Instructions to follow: I'd ask you to write out the lines below exactly, with no images.
##### Dataset
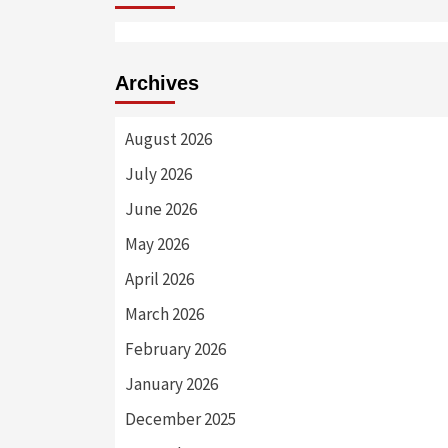
Archives
August 2026
July 2026
June 2026
May 2026
April 2026
March 2026
February 2026
January 2026
December 2025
##########
Result for this task:
Archives
August 2026
July 2026
June 2026
May 2026
April 2026
March 2026
February 2026
January 2026
December 2025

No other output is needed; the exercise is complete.